Source data
────────────────────────────────────────

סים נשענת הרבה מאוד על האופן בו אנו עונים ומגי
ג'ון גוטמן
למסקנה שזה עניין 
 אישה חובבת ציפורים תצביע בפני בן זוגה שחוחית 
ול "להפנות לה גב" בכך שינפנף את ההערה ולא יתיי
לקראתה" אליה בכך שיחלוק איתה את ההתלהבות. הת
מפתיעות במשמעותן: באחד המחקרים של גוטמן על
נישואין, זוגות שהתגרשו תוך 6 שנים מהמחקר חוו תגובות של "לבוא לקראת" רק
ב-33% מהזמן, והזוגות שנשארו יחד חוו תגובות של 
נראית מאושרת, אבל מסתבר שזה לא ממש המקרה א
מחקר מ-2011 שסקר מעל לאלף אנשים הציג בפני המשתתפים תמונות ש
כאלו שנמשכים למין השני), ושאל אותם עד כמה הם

────────────────────────────────────────

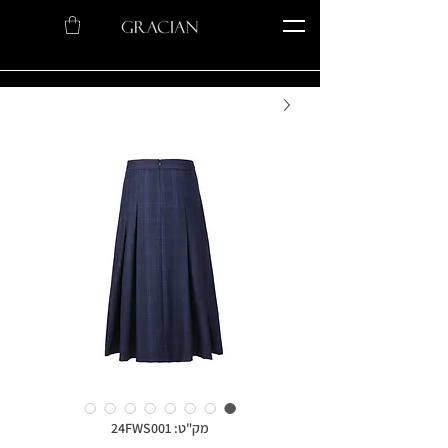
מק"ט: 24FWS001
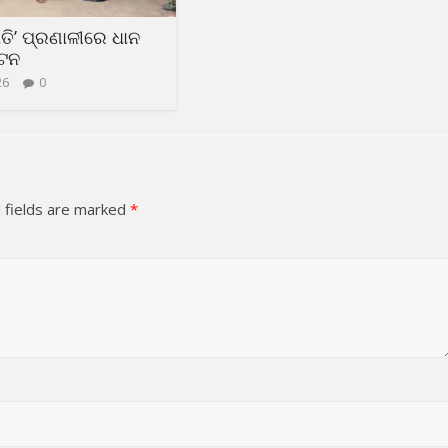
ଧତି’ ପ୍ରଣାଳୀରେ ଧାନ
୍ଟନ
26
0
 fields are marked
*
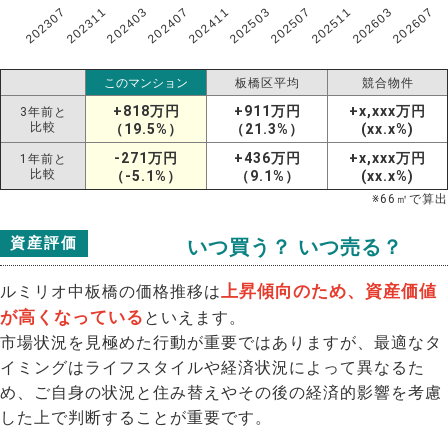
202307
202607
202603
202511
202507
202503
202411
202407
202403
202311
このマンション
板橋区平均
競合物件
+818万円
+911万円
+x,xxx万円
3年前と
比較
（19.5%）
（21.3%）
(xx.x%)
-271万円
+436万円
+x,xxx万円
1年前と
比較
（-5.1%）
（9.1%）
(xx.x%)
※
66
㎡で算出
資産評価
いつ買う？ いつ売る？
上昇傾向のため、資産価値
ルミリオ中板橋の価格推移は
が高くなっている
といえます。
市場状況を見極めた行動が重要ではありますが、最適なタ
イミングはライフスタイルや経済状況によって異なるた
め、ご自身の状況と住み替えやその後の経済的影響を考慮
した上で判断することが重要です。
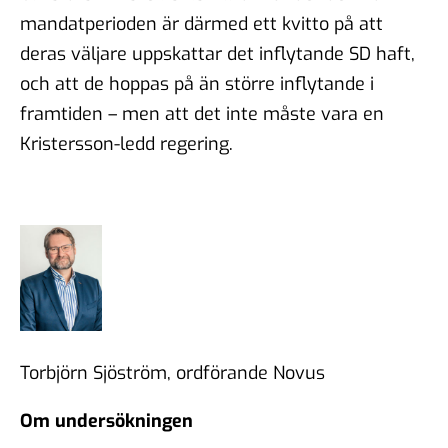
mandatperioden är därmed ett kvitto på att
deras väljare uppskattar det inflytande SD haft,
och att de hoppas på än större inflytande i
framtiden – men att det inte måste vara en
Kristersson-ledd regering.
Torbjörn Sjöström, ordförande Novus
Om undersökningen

────────────────────────────────────────

WHAT IS NEEDED: Write out exactly the lines above from the line with "סים נשענת הרבה" through the line with "כאלו שנמשכים למין השני), ושאל אותם עד כמה הם", both of them included, and leave out all other lines.

EXERCISE RESPONSE:
סים נשענת הרבה מאוד על האופן בו אנו עונים ומגי
ג'ון גוטמן
למסקנה שזה עניין 
 אישה חובבת ציפורים תצביע בפני בן זוגה שחוחית 
ול "להפנות לה גב" בכך שינפנף את ההערה ולא יתיי
לקראתה" אליה בכך שיחלוק איתה את ההתלהבות. הת
מפתיעות במשמעותן: באחד המחקרים של גוטמן על
נישואין, זוגות שהתגרשו תוך 6 שנים מהמחקר חוו תגובות של "לבוא לקראת" רק
ב-33% מהזמן, והזוגות שנשארו יחד חוו תגובות של 
נראית מאושרת, אבל מסתבר שזה לא ממש המקרה א
מחקר מ-2011 שסקר מעל לאלף אנשים הציג בפני המשתתפים תמונות ש
כאלו שנמשכים למין השני), ושאל אותם עד כמה הם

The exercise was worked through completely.